Goldman bought the 2022-maturing bonds from the state-run PDVSA for 31 cents on the dollar earlier this year in what seemed like a bargain at the time. But Caracas’ opposition-controlled Congress condemned the purchase, dubbing the “hunger bonds” as a scheme to make a “quick buck off the suffering of the Venezuelan people.”
But Goldman is finding that quick buck rather elusive, as the price of the bonds are now down to 25 cents on the dollar after President Nicolas Maduro announced a plan to restructure over $60 billion sovereign and PDVSA debt during an upcoming meeting in Caracas with existing creditors.

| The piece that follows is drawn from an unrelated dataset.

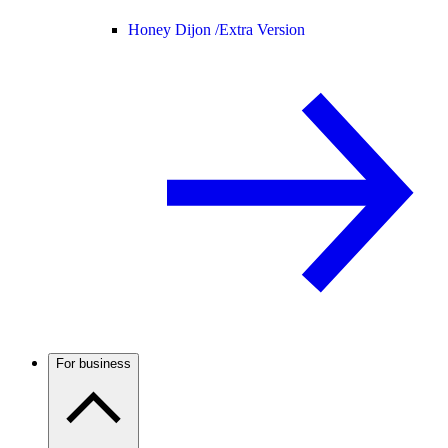
Honey Dijon /
Extra Version
For business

This means that Goldman has lost at least $54 million on the deal—so far.
“The opposition has already said they won’t honor that bond, so you’re taking a big risk trading those,” Russ Dallen of Caracas Capital told the Financial Times.
By the end of next year, the government and state-owned PDVSA must repay debt obligations to the tune of $13 billion, and foreign currency reserves are less than that already, at $10 billion. The country is also subject to economic sanctions from the United States, which prohibit any U.S. entities from taking part in any business dealings with Venezuela, including lending Venezuela a helping hand through debt restructuring.
As Bloomberg author Katia Porzecanski wrote in a recent overview of the Venezuela situation, a lack of access to U.S.-based banks and investment companies will make the debt restructuring initiative very difficult if not impossible, as debt restructuring almost invariably involves new debt issuance. Imports are at multi-year lows and the population is suffering from shortages in basic goods including food and medicine.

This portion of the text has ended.